What the task requires. Number of lines below with the word "will": state it and write nothing more.

Material to process.
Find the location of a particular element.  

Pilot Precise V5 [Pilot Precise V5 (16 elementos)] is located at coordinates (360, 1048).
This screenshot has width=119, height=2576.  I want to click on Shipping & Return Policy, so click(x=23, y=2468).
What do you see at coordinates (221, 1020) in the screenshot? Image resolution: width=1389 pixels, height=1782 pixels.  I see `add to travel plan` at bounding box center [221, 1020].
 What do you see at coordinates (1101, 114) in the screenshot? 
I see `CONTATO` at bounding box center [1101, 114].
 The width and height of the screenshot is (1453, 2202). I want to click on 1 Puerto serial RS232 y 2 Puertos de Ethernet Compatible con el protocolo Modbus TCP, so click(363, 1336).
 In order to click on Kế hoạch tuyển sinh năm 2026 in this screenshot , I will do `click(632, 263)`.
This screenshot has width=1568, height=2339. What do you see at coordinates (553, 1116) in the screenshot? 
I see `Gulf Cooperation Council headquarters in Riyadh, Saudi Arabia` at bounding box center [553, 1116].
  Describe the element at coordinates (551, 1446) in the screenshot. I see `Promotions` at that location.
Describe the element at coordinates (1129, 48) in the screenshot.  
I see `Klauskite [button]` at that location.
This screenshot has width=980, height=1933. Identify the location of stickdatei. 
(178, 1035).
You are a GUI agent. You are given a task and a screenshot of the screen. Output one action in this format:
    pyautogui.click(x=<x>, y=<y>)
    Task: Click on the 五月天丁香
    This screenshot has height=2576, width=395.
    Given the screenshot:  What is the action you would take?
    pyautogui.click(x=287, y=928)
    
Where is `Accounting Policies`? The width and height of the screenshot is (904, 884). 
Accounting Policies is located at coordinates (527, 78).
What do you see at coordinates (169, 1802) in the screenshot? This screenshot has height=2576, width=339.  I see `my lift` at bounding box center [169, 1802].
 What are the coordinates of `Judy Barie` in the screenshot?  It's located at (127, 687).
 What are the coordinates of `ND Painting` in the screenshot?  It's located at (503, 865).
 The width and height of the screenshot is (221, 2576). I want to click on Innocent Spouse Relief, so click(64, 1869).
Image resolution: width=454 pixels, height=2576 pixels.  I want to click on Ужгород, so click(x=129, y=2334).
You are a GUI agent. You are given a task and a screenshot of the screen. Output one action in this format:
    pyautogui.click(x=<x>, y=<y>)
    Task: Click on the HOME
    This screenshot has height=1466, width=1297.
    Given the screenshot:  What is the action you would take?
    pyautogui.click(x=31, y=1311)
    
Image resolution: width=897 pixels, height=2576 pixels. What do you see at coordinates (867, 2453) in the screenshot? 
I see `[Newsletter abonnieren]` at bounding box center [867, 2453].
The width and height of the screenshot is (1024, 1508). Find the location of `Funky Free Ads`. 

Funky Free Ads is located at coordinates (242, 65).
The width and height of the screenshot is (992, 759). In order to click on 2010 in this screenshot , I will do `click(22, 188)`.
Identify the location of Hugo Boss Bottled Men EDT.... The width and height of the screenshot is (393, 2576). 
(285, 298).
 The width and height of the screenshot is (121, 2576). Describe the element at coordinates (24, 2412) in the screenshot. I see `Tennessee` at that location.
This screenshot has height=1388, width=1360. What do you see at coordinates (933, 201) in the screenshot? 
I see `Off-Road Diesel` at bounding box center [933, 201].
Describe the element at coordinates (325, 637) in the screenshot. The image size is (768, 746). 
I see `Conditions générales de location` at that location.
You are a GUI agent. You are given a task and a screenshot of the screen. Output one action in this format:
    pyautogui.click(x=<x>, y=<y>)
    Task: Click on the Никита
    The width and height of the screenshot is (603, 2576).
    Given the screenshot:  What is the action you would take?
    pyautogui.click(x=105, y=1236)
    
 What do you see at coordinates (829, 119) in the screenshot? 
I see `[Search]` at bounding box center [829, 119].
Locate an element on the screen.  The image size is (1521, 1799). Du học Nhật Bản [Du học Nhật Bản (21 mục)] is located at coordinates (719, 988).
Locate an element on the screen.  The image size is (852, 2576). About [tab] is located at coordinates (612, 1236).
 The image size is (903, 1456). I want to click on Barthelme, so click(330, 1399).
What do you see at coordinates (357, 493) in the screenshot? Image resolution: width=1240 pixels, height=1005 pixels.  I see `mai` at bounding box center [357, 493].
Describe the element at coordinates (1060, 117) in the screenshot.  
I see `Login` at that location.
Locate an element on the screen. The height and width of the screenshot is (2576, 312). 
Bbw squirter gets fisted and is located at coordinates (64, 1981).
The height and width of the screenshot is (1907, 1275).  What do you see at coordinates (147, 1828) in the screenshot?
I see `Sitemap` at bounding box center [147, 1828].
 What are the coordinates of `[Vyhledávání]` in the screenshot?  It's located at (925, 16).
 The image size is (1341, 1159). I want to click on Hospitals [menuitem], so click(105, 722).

Expected output. 2